6. Stop living an illusion. Although it still matters to strive for a better you, a better tomorrow, acceptance of what is now is vital to living in the moment, in order to avoid the illusion that your happiness or fulfillment relies on contingencies not yet realized. Don't attach yourself to hopes and dreams in a way that excuses fixing things that aren't working in your life right now. Accept things as they are now and work on what you'd like to improve on with calmness and centeredness.

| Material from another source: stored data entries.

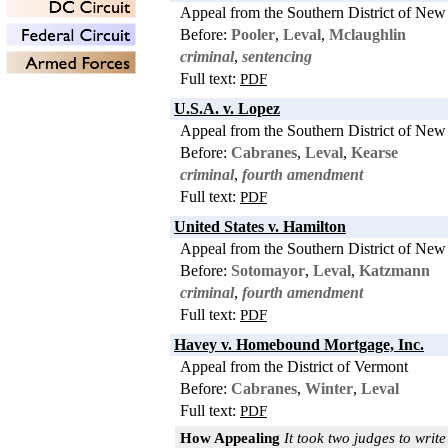
Appeal from the Southern District of New
Before:
Pooler
,
Leval
,
Mclaughlin
criminal
,
sentencing
Full text:
PDF
U.S.A. v. Lopez
Appeal from the Southern District of New
Before:
Cabranes
,
Leval
,
Kearse
criminal
,
fourth amendment
Full text:
PDF
United States v. Hamilton
Appeal from the Southern District of New
Before:
Sotomayor
,
Leval
,
Katzmann
criminal
,
fourth amendment
Full text:
PDF
Havey v. Homebound Mortgage, Inc.
Appeal from the District of Vermont
Before:
Cabranes
,
Winter
,
Leval
Full text:
PDF
How Appealing
It took two judges to write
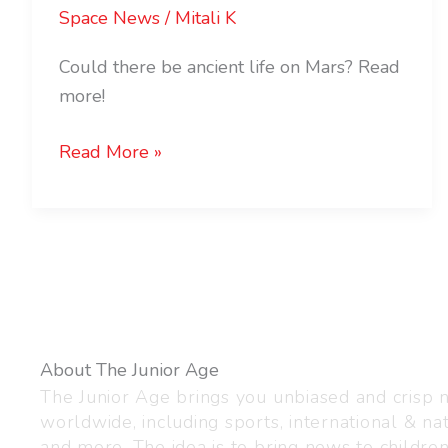
Space News
/
Mitali K
Could there be ancient life on Mars? Read
more!
Read More »
About The Junior Age
The Junior Age brings you unbiased and crisp
worldwide, including sports, international & nat
and more. The idea is to bring news to childre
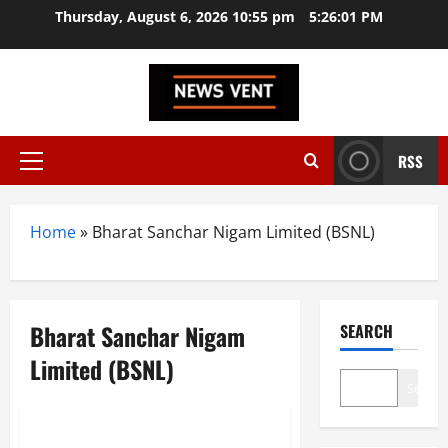
Skip
Thursday, August 6, 2026 10:55 pm
5:26:02 PM
to
content
RSS
Primary
Menu
Home
»
Bharat Sanchar Nigam Limited (BSNL)
Bharat Sanchar Nigam
SEARCH
Limited (BSNL)
Search
Trending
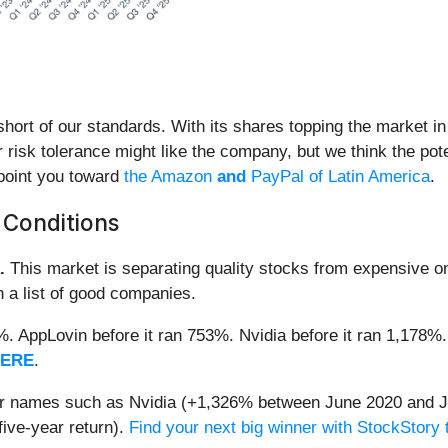
s short of our standards. With its shares topping the market 
 risk tolerance might like the company, but we think the pote
 point you toward
the Amazon
and
PayPal of Latin America
.
 Conditions
.
This market is separating quality stocks from expensive on
n a list of good companies.
2%. AppLovin before it ran 753%. Nvidia before it ran 1,17
HERE
.
iar names such as Nvidia (+1,326% between June 2020 and J
ive-year return).
Find your next big winner with StockStory 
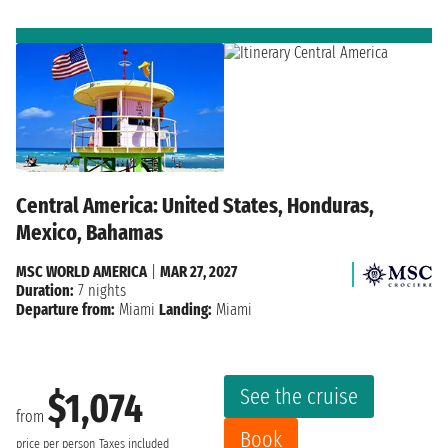
Central America: United States, Honduras,
Mexico, Bahamas
MSC WORLD AMERICA
|
MAR 27, 2027
Duration:
7 nights
Departure from:
Miami
Landing:
Miami
See the cruise
$1,074
from
Book
price per person
Taxes included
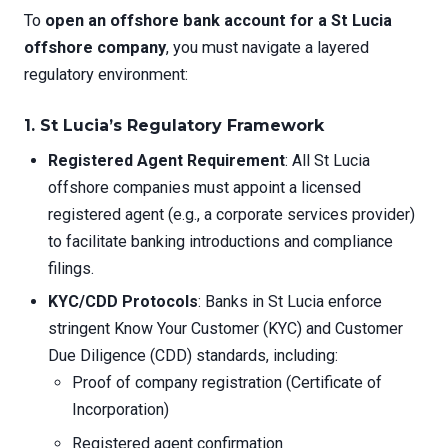
To
open an offshore bank account for a St Lucia
offshore company
, you must navigate a layered
regulatory environment:
1. St Lucia’s Regulatory Framework
Registered Agent Requirement
: All St Lucia
offshore companies must appoint a licensed
registered agent (e.g., a corporate services provider)
to facilitate banking introductions and compliance
filings.
KYC/CDD Protocols
: Banks in St Lucia enforce
stringent Know Your Customer (KYC) and Customer
Due Diligence (CDD) standards, including:
Proof of company registration (Certificate of
Incorporation)
Registered agent confirmation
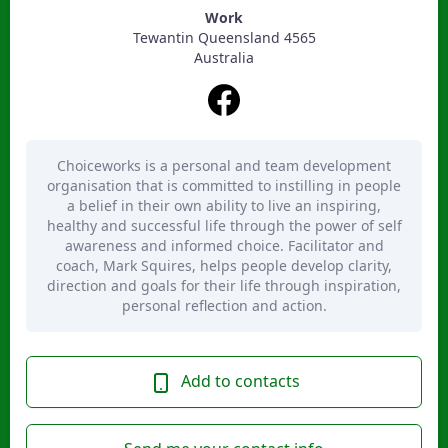
Work
Tewantin Queensland 4565
Australia
Choiceworks is a personal and team development
organisation that is committed to instilling in people
a belief in their own ability to live an inspiring,
healthy and successful life through the power of self
awareness and informed choice. Facilitator and
coach, Mark Squires, helps people develop clarity,
direction and goals for their life through inspiration,
personal reflection and action.
Add to contacts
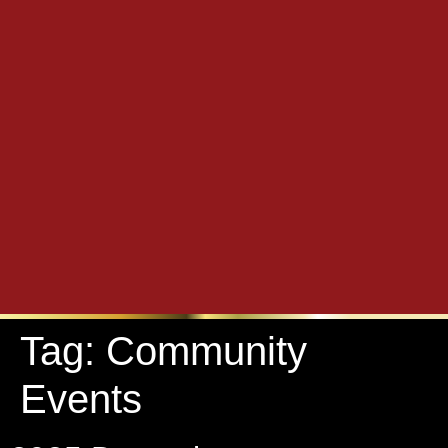
Tag:
Community
Events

7.Learn to let go of an attachment to feelings. Feelings are powerful but if we let them control us, we are imprisoned by wayward masters. Accept that sometimes we will feel pain and loss, but we can choose to suffer endlessly or to learn and move on. Feelings are better out than in, so expressing them will help you deal with them more productively than bottling them up inside. Write in a journal, write poems, leave anonymous blog posts, write a letter and burn it, or talk to your invisible or even best trusted friend. Find outlets for your feelings so that they don't serve as unhealthy attachments.

8. After you have helped yourself, tell others about how you live. Letting others gain your trust and going slowly in adopting new beliefs is the most practical non-attachment philosophy that you can practice, and you do not have to be a hermit to do it. Teaching others about non-attachment can be helpful no matter what their situation or beliefs. You can talk about it with people, write blogs, tweet; just keep open about your experience so that others can learn too.